◆ Input
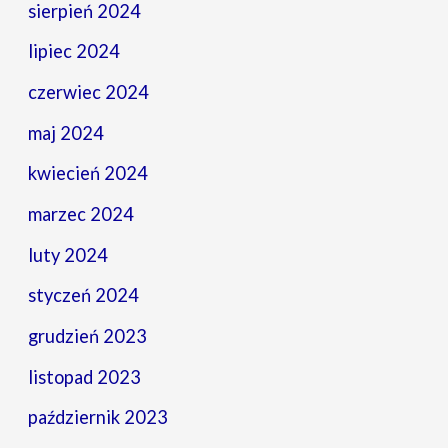
sierpień 2024
lipiec 2024
czerwiec 2024
maj 2024
kwiecień 2024
marzec 2024
luty 2024
styczeń 2024
grudzień 2023
listopad 2023
październik 2023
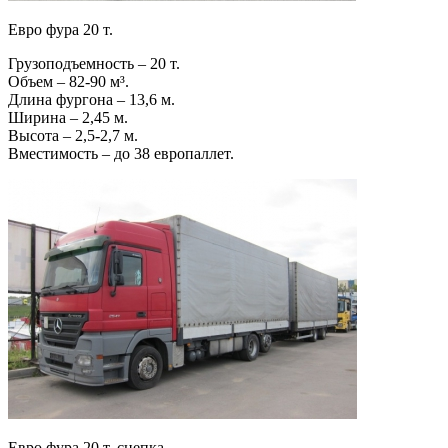
Евро фура 20 т.
Грузоподъемность – 20 т.
Объем – 82-90 м³.
Длина фургона – 13,6 м.
Ширина – 2,45 м.
Высота – 2,5-2,7 м.
Вместимость – до 38 европаллет.
Евро фура 20 т. сцепка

◆ Problem to solve
Restate the whole listing above exactly, please, omitting every image.

◆ Solution to this exercise
sierpień 2024
lipiec 2024
czerwiec 2024
maj 2024
kwiecień 2024
marzec 2024
luty 2024
styczeń 2024
grudzień 2023
listopad 2023
październik 2023
Евро фура 20 т.
Грузоподъемность – 20 т.
Объем – 82-90 м³.
Длина фургона – 13,6 м.
Ширина – 2,45 м.
Высота – 2,5-2,7 м.
Вместимость – до 38 европаллет.
Евро фура 20 т. сцепка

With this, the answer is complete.